There is evidence that certain mutations in the double-strand break repair pathway ataxia-telangiectasia mutated gene act in a dominant-negative manner to increase the risk of breast cancer. There are also some reports to suggest that the amino acid substitution variants T2119C Ser707Pro and C3161G Pro1054Arg may be associated with breast cancer risk. We investigate the breast cancer risk associated with these two nonconservative amino acid substitution variants using a large Australian population-based case-control study.


The polymorphisms were genotyped in more than 1300 cases and 600 controls using 5' exonuclease assays. Case-control analyses and genotype distributions were compared by logistic regression.
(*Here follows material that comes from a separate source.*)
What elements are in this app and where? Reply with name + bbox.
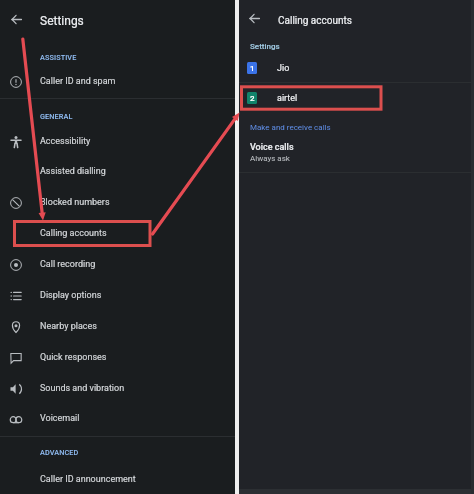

The 2119C variant was rare, occurring at frequencies of 1.4 and 1.3% in cases and controls, respectively (P = 0.8). There was no difference in genotype distribution between cases and controls (P = 0.8), and the TC genotype was not associated with increased risk of breast cancer (adjusted odds ratio = 1.08, 95% confidence interval = 0.59-1.97, P = 0.8). Similarly, the 3161G variant was no more common in cases than in controls (2.9% versus 2.2%, P = 0.2), there was no difference in genotype distribution between cases and controls (P = 0.1), and the CG genotype was not associated with an increased risk of breast cancer (adjusted odds ratio = 1.30, 95% confidence interval = 0.85-1.98, P = 0.2). This lack of evidence for an association persisted within groups defined by the family history of breast cancer or by age.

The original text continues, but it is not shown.